COMPENSATION OF TRUSTEES

We pay an annual Trustee’s fee of $50,000 to our Trustees who are independent under the NYSE listing standards. We pay an annual fee of $10,000 to the chair of the Audit Committee and an annual fee of $5,000 to the chairs of the Compensation Committee and the Nominating and Corporate Governance Committee. We pay an annual fee of $10,000 to our Independent Lead Trustee. Each independent Trustee also receives a fee of $2,000 for attendance at each in-person meeting and $1,000 for each telephonic meeting of either our Board of Trustees or a committee of our Board of Trustees (unless a committee meeting is on the same day as a board meeting), up to a maximum of $15,000 per year. The fees to our independent Trustees will be paid in cash or common shares at the election of each independent Trustee. Common shares issued in payment of Trustees’ fees will be valued based on the fair market value on the date of issuance and will vest immediately upon issuance. Further, all members of our Board of Trustees will be reimbursed for their reasonable out of pocket costs and expenses in attending all meetings of our Board of Trustees and its committees.

In addition, we granted Matthew Botein 40,000 restricted share units and each independent Trustee 2,250 restricted share units at the time of their appointments to the board upon the completion of our initial public offering. Mr. Botein’s restricted share units will vest ratably over a four-year period beginning on the one-year anniversary of the grant date, while the independent Trustee’s restricted share units will vest in full on the one-year anniversary of the date of grant. Our equity incentive plan also provides that any independent Trustee newly elected or appointed to our Board of Trustees will receive a one-time grant of 2,250 restricted share units on the date of election or appointment, which shares will vest in full on the one-year anniversary of the date of grant. Once vested, the restricted share units will be settled in common shares. Our independent Trustees will also be eligible to receive awards under our equity incentive plan.
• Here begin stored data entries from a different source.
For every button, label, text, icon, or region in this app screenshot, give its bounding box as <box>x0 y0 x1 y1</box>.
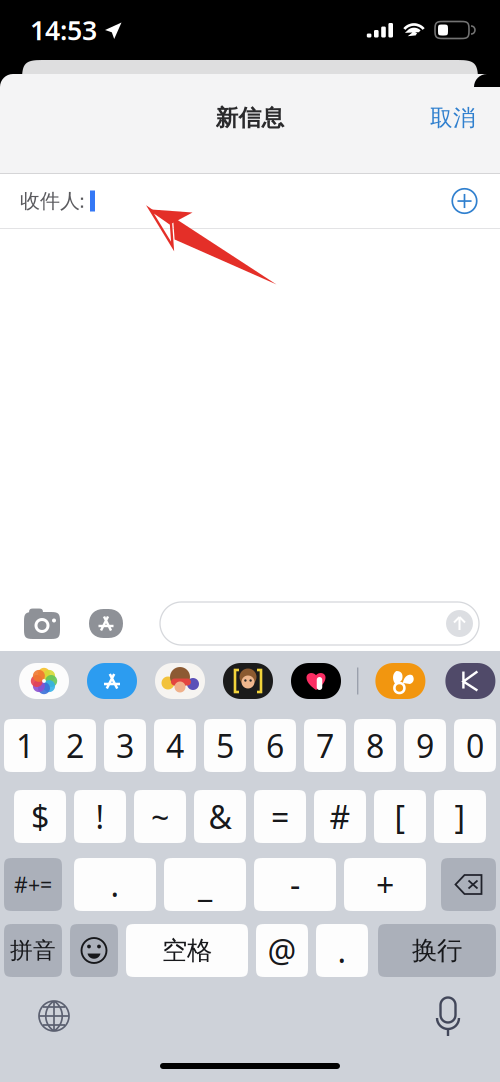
button[interactable]: [ <box>374 790 426 843</box>
button[interactable]: @ <box>256 924 308 977</box>
staticText: = <box>271 795 289 838</box>
staticText: ] <box>454 795 466 838</box>
staticText: 8 <box>366 724 384 767</box>
staticText: 5 <box>216 724 234 767</box>
staticText: 0 <box>466 724 484 767</box>
button[interactable]: Delete <box>441 858 496 911</box>
staticText: 7 <box>316 724 334 767</box>
button[interactable]: Add contact <box>452 188 477 214</box>
button[interactable]: 8 <box>354 719 396 772</box>
staticText: ~ <box>151 795 169 838</box>
staticText: & <box>208 795 232 838</box>
staticText: 换行 <box>412 935 462 966</box>
staticText: ： <box>72 189 92 213</box>
button[interactable]: Apps <box>87 608 125 640</box>
button[interactable]: Kuaishou <box>445 663 495 699</box>
button[interactable]: App Store <box>87 663 137 699</box>
staticText: @ <box>268 929 296 972</box>
button[interactable]: Switch keyboard <box>38 1000 70 1032</box>
button[interactable]: # <box>314 790 366 843</box>
button[interactable]: ] <box>434 790 486 843</box>
button[interactable]: #+= <box>4 858 62 911</box>
button[interactable]: . <box>316 924 368 977</box>
button[interactable]: 1 <box>4 719 46 772</box>
button[interactable]: 4 <box>154 719 196 772</box>
button[interactable]: - <box>254 858 336 911</box>
button[interactable]: 空格 <box>126 924 248 977</box>
button[interactable]: 3 <box>104 719 146 772</box>
staticText: 空格 <box>162 935 212 966</box>
staticText: 9 <box>416 724 434 767</box>
staticText: 3 <box>116 724 134 767</box>
staticText: 拼音 <box>10 937 56 964</box>
staticText: #+= <box>14 870 52 899</box>
button[interactable]: Photos <box>19 663 69 699</box>
button[interactable]: Emoji <box>70 924 118 977</box>
button[interactable]: + <box>344 858 426 911</box>
button[interactable]: 7 <box>304 719 346 772</box>
staticText: 1 <box>16 724 34 767</box>
button[interactable]: Memoji Stickers <box>155 663 205 699</box>
staticText: - <box>290 863 300 906</box>
staticText: # <box>330 795 350 838</box>
staticText: 收件人 <box>20 189 80 213</box>
staticText: ! <box>96 795 104 838</box>
staticText: + <box>376 863 394 906</box>
staticText: 2 <box>66 724 84 767</box>
button[interactable]: ! <box>74 790 126 843</box>
button[interactable]: 取消 <box>406 74 500 152</box>
button[interactable]: Camera <box>23 608 61 640</box>
staticText: 取消 <box>430 104 476 132</box>
button[interactable]: 5 <box>204 719 246 772</box>
button[interactable]: ~ <box>134 790 186 843</box>
staticText: [ <box>394 795 406 838</box>
button[interactable]: . <box>74 858 156 911</box>
staticText: 6 <box>266 724 284 767</box>
button[interactable]: _ <box>164 858 246 911</box>
staticText: 新信息 <box>216 104 284 132</box>
button[interactable]: Digital Touch <box>291 663 341 699</box>
staticText: $ <box>31 795 49 838</box>
button[interactable]: = <box>254 790 306 843</box>
button[interactable]: Memoji <box>223 663 273 699</box>
staticText: . <box>338 929 346 972</box>
button[interactable]: 换行 <box>378 924 496 977</box>
button[interactable]: Dictation <box>431 996 465 1036</box>
button[interactable]: & <box>194 790 246 843</box>
button[interactable]: 9 <box>404 719 446 772</box>
button[interactable]: $ <box>14 790 66 843</box>
staticText: 4 <box>166 724 184 767</box>
button[interactable]: 2 <box>54 719 96 772</box>
staticText: _ <box>198 863 212 906</box>
staticText: . <box>110 863 120 906</box>
staticText: 14:53 <box>30 12 97 48</box>
button[interactable]: UC Browser <box>375 663 425 699</box>
button[interactable]: 0 <box>454 719 496 772</box>
button[interactable]: 拼音 <box>4 924 62 977</box>
button[interactable]: 6 <box>254 719 296 772</box>
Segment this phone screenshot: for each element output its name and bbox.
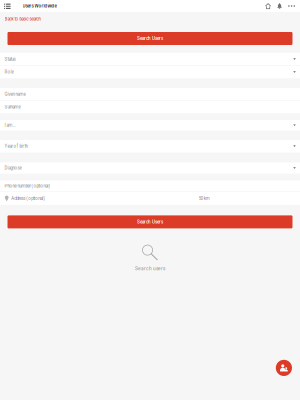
button[interactable]: Address (optional) (0, 192, 300, 205)
button[interactable]: Given name (0, 88, 300, 100)
button[interactable]: Search Users (8, 215, 292, 228)
button[interactable]: Menu (0, 0, 15, 12)
staticText: Phone number (optional) (4, 183, 50, 189)
button[interactable]: Home (262, 0, 274, 12)
staticText: Surname (4, 104, 20, 110)
staticText: Address (optional) (11, 196, 45, 201)
staticText: Search Users (137, 36, 163, 41)
button[interactable]: Search Users (8, 32, 292, 45)
staticText: Given name (4, 92, 25, 97)
button[interactable]: Role (0, 66, 300, 78)
button[interactable]: Back to basic search (0, 12, 300, 26)
button[interactable]: Status (0, 53, 300, 66)
button[interactable]: I am... (0, 120, 300, 131)
button[interactable]: Phone number (optional) (0, 180, 300, 192)
button[interactable]: Surname (0, 101, 300, 113)
staticText: Role (4, 70, 13, 75)
button[interactable]: Add user (276, 360, 292, 376)
staticText: 50 km (199, 196, 210, 201)
button[interactable]: Year of birth (0, 140, 300, 152)
button[interactable]: Notifications (274, 0, 285, 12)
staticText: Year of birth (4, 144, 27, 149)
button[interactable]: Diagnose (0, 162, 300, 174)
staticText: Search Users (137, 219, 163, 224)
staticText: I am... (4, 123, 15, 128)
staticText: Status (4, 57, 15, 62)
staticText: Back to basic search (5, 16, 41, 22)
button[interactable]: More options (285, 0, 298, 12)
staticText: Search users (135, 266, 165, 272)
staticText: Users Worldwide (23, 3, 57, 9)
staticText: Diagnose (4, 166, 21, 171)
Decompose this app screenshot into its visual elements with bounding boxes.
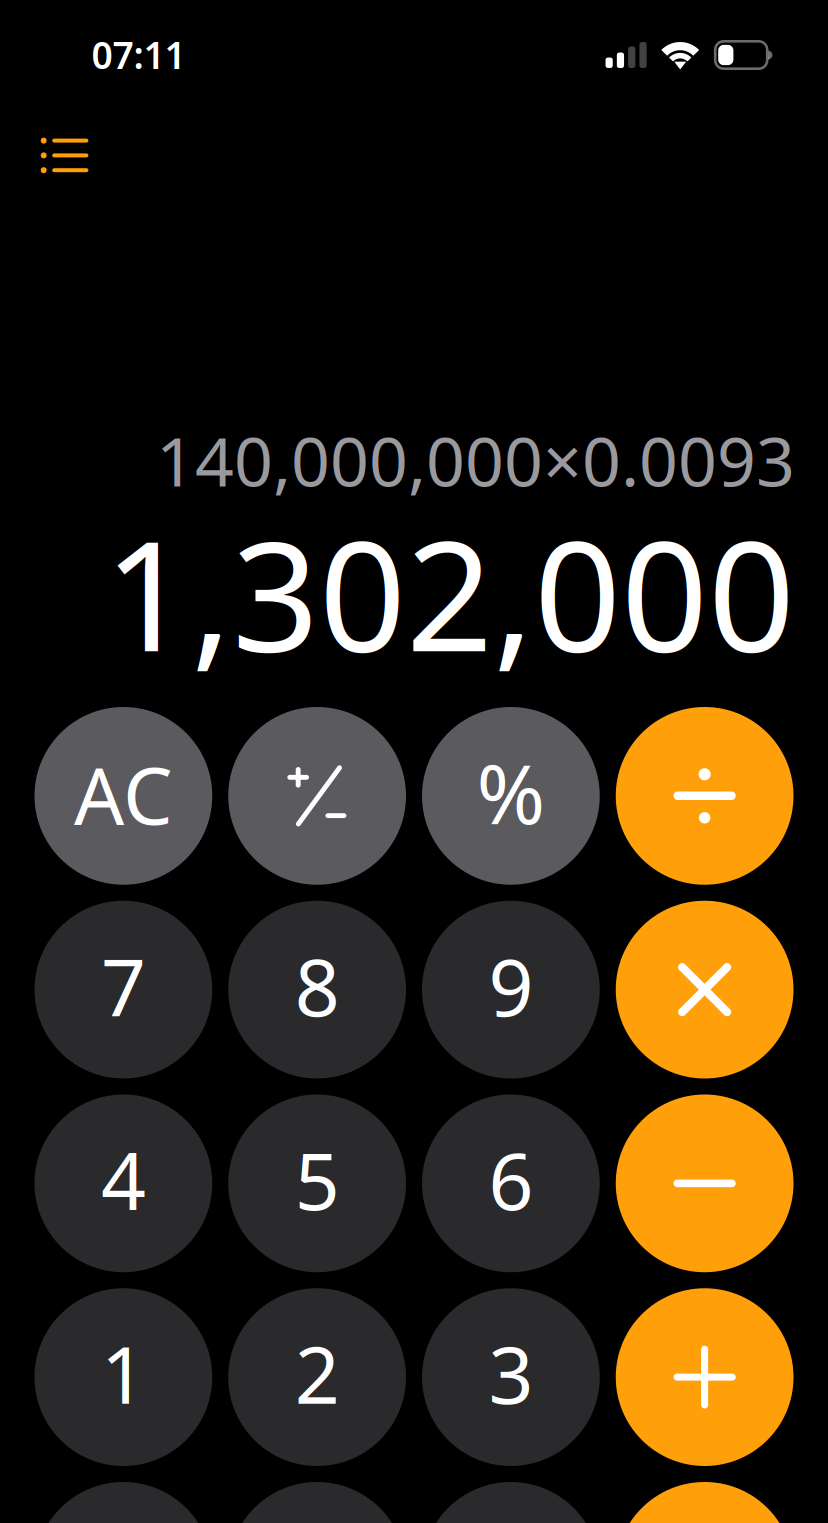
button[interactable]: Divide — [616, 707, 794, 885]
staticText: 9 — [488, 933, 533, 1038]
button[interactable]: 8 — [228, 901, 406, 1079]
staticText: % — [476, 737, 545, 847]
button[interactable]: 1 — [34, 1288, 212, 1466]
button[interactable]: Decimal point — [228, 1482, 406, 1523]
button[interactable]: 6 — [422, 1094, 600, 1272]
staticText: 8 — [295, 933, 340, 1038]
staticText: 4 — [101, 1127, 146, 1232]
button[interactable]: 9 — [422, 901, 600, 1079]
staticText: 1,302,000 — [104, 491, 795, 693]
button[interactable]: 3 — [422, 1288, 600, 1466]
button[interactable]: All clear — [34, 707, 212, 885]
staticText: 7 — [101, 933, 146, 1038]
button[interactable]: Equals — [616, 1482, 794, 1523]
staticText: 3 — [488, 1321, 533, 1425]
button[interactable]: History — [0, 112, 121, 199]
button[interactable]: 5 — [228, 1094, 406, 1272]
button[interactable]: 4 — [34, 1094, 212, 1272]
staticText: 140,000,000×0.0093 — [156, 415, 795, 505]
staticText: 6 — [488, 1127, 533, 1232]
staticText: AC — [74, 742, 173, 846]
staticText: 5 — [295, 1127, 340, 1232]
button[interactable]: 2 — [228, 1288, 406, 1466]
button[interactable]: Delete — [422, 1482, 600, 1523]
staticText: 1 — [101, 1321, 146, 1425]
button[interactable]: 7 — [34, 901, 212, 1079]
staticText: 2 — [295, 1321, 340, 1425]
button[interactable]: Plus minus — [228, 707, 406, 885]
button[interactable]: Minus — [616, 1094, 794, 1272]
button[interactable]: Plus — [616, 1288, 794, 1466]
staticText: 07:11 — [92, 30, 186, 79]
button[interactable]: 0 — [34, 1482, 212, 1523]
button[interactable]: Percent — [422, 707, 600, 885]
button[interactable]: Multiply — [616, 901, 794, 1079]
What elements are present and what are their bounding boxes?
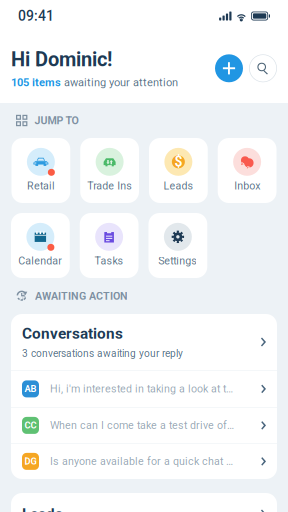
staticText: AWAITING ACTION bbox=[35, 290, 128, 302]
button[interactable]: $ bbox=[149, 138, 208, 203]
staticText: 3 conversations awaiting your reply bbox=[22, 348, 183, 359]
button[interactable]: Conversations bbox=[11, 314, 277, 370]
staticText: Calendar bbox=[18, 255, 62, 267]
staticText: Is anyone available for a quick chat on… bbox=[50, 455, 235, 468]
staticText: AB bbox=[24, 383, 36, 394]
button[interactable]: Inbox bbox=[218, 138, 277, 203]
button[interactable]: Add bbox=[215, 54, 243, 82]
button[interactable]: Leads bbox=[11, 493, 277, 512]
staticText: Leads bbox=[22, 505, 63, 512]
staticText: CC bbox=[24, 420, 36, 431]
staticText: DG bbox=[24, 456, 36, 467]
staticText: Tasks bbox=[95, 255, 124, 267]
button[interactable]: AB bbox=[11, 370, 277, 407]
staticText: Leads bbox=[163, 180, 193, 192]
staticText: $ bbox=[174, 154, 182, 170]
staticText: Hi Dominic! bbox=[11, 48, 112, 71]
button[interactable]: Tasks bbox=[80, 213, 138, 278]
staticText: Conversations bbox=[22, 325, 123, 343]
staticText: awaiting your attention bbox=[61, 76, 178, 89]
staticText: Hi, i'm interested in taking a look at t… bbox=[50, 383, 235, 395]
button[interactable]: Settings bbox=[148, 213, 207, 278]
button[interactable]: DG bbox=[11, 443, 277, 479]
button[interactable]: CC bbox=[11, 407, 277, 443]
staticText: JUMP TO bbox=[34, 114, 78, 127]
button[interactable]: Search bbox=[249, 54, 277, 82]
staticText: Trade Ins bbox=[87, 180, 132, 192]
staticText: Inbox bbox=[234, 180, 260, 192]
staticText: When can I come take a test drive of … bbox=[50, 419, 235, 432]
button[interactable]: Trade Ins bbox=[80, 138, 139, 203]
staticText: Settings bbox=[158, 255, 197, 267]
staticText: 105 items bbox=[11, 76, 61, 89]
button[interactable]: Calendar bbox=[11, 213, 70, 278]
staticText: Retail bbox=[27, 180, 55, 192]
staticText: 09:41 bbox=[18, 8, 54, 24]
button[interactable]: Retail bbox=[12, 138, 70, 203]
Trustee Summary Compensation Table

The table below summarizes the compensation paid by the Company to Trustees for Fiscal 2009.

     
Name(1)   Fees Earned or
Paid in Cash
($)(2)
  Stock Awards
($)(3)
  Total
($)
Matthew Botein           287,838.00       287,838.00  
Scott W. Carnahan     25,430.10       40,001.00       65,431.10  
Randall D. Hadley     29,516.11       40,001.00       69,517.11  
Clay A. Halvorsen     24,430.10       40,001.00       64,431.10  
Joel S. Marcus     26,473.13       40,001.00       66,474.13  
Stacey D. Stewart     26,473.13       40,001.00       66,474.13  
Mark Wiedman                  
Frank P. Willey     25,430.10       40,001.00       65,431.10  

* The columns for “Option Awards,” “Non-Equity Incentive Plan Compensation” and “Change in Pension Value,” “Nonqualified Deferred Compensation Earnings” and “All Other Compensation” have been omitted because they are not applicable.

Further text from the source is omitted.